England’s King George II sent General Edward Braddock in early 1755 with two regiments to attack the French at Ft. du Quesne. To move his troops, Braddock built a road through the wilderness. This road later became part of the first National Road, now U.S. Route 40.
Braddock crossed the Youghiogheny twice at Stewart’s Crossing. First going to what he thought would be an easy victory; then coming back mortally wounded after a humiliating defeat by the French and their Indian allies.
(The route of the Great Allegheny Passage overlooks the battlefield in what is now the town of Braddock.)
The war lasted until Brigadier John Forbes methodically and successfully routed the French, built Fort Pitt and named the town Pittsburgh in honor of William Pitt, the Prime Minister of England. The war finally ended with the Treaty of Paris in February, 1763, which demolished France’s hopes of becoming a global power.
Even after the war, smaller battles went on between the colonists, who rapidly moved into the area, and the Indians whom they forced out, culminating in Pontiac’s War in 1763, a desperate effort to drive the settlers back over the mountains. The Indians under Chief Pontiac were defeated at the Battle of Bushy Run on August 5 & 6, 1763.
Immigrants flooded into the area. Indian trails became roads that carried wagon-loads of settlers over the mountains. The rivers became highways carrying flatboats with settlers and goods downriver. Pittsburgh, with its three rivers, became a gateway to the west.
Pittsburgh and the Industrial Revolution
In the 1820s, flatboats gave way to steamboats that could make the river journey both ways. Pittsburgh supplied the coal to fuel the new steamboats and the industry to build them using the abundant coal, iron and timber resources in the area. In the early 1850s, the railroad came to town, bringing reliable year-round transportation that wasn’t dependent on the vagaries of the river.
The railroads demanded huge amounts of iron and steel for their tracks, locomotives, and bridges, and coal to fuel their engines.

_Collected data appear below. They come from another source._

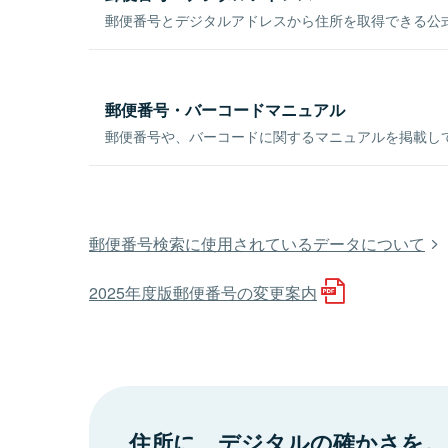
郵便番号とデジタルアドレスから住所を取得できる公式
郵便番号・バーコードマニュアル
郵便番号や、バーコードに関するマニュアルを掲載し
郵便番号検索に使用されているデータについて
2025年度版郵便番号の変更案内
住所に、デジタルの確かさを。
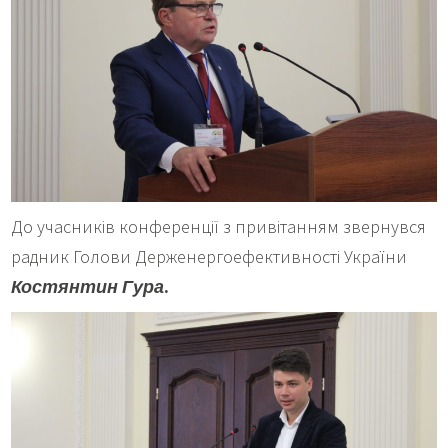
До учасників конференції з привітанням звернувся
радник Голови Держенергоефективності України
Костянтин Гура
.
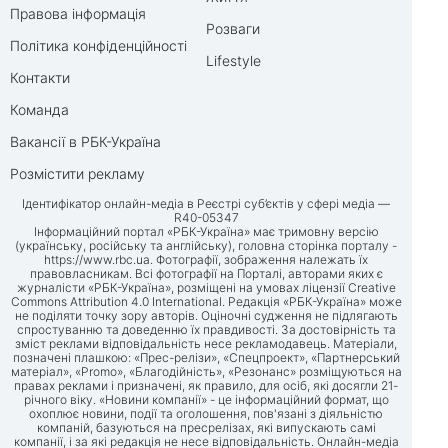
Правова інформація
Розваги
Політика конфіденційності
Lifestyle
Контакти
Команда
Вакансії в РБК-Україна
Розмістити рекламу
Ідентифікатор онлайн-медіа в Реєстрі суб’єктів у сфері медіа —
R40-05347
Інформаційний портал «РБК-Україна» має тримовну версію
(українську, російську та англійську), головна сторінка порталу -
https://www.rbc.ua
. Фотографії, зображення належать їх
правовласникам. Всі фотографії на Порталі, авторами яких є
журналісти «РБК-Україна», розміщені на умовах ліцензії Creative
Commons Attribution 4.0 International. Редакція «РБК-Україна» може
не поділяти точку зору авторів. Оціночні судження не підлягають
спростуванню та доведенню їх правдивості. За достовірність та
зміст реклами відповідальність несе рекламодавець. Матеріали,
позначені плашкою: «Прес-релізи», «Спецпроект», «Партнерський
матеріал», «Promo», «Благодійність», «Резонанс» розміщуються на
правах реклами і призначені, як правило, для осіб, які досягли 21-
річного віку. «Новини компанії» - це інформаційний формат, що
охоплює новини, події та оголошення, пов'язані з діяльністю
компаній, базуються на пресрелізах, які випускають самі
компанії, і за які редакція не несе відповідальність. Онлайн-медіа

Mines and mills sprang up to support the new enterprise. Railroads brought raw materials into the mills and took finished goods out, sustaining the industry. Immigrants from all over Europe and the rural South came to work here, bringing diversity into the city.
During the Civil War, Pittsburgh became an arsenal, producing millions of tons of guns and armor. When World War II raged across the Pacific, Pittsburgh supplied seagoing vessels for the war effort.

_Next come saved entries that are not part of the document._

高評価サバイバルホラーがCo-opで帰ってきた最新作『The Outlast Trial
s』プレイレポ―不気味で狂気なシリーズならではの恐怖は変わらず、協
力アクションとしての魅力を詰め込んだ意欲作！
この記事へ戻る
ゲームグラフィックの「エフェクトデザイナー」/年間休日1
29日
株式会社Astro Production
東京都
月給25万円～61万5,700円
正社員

But the enormous behemoth of industry took its toll — Pittsburgh became a hideous, unhealthy place to live. All the industry around Pittsburgh turned the daytime sky sooty black and gave it an orange glow by night. It was called hell with the lid off and worse. After World War II, a coalition of political, industrial, financial, and labor leaders worked to clean up the city in a landmark redevelopment program known as Renaissance I. Now, Pittsburgh’s gleaming downtown and green city parks hardly resemble the gritty steel town of a half-century ago.
But after World War II, the steel industry went into a long, slow decline which accelerated sharply in the late 1970s and early 80s. Mill after mill shut down, costing hundreds of thousands of jobs. In the same period, demand for coal not only decreased, but much of the Pittsburgh Coal Seam was worked out, closing mines by the score. Loss of the mines and mills hurt the railroad’s freight traffic and passengers left the rails to ride the new interstate highways and jet airliners.
Now the smoke and gloom of Pittsburgh has been replaced by clean air and water. The city is booming again. Instead of coal and steel, Pittsburgh is now a thriving center for medicine, technology and finance with clean air, cleaner water and a growing network of safe cycling trails for tourists and commuters.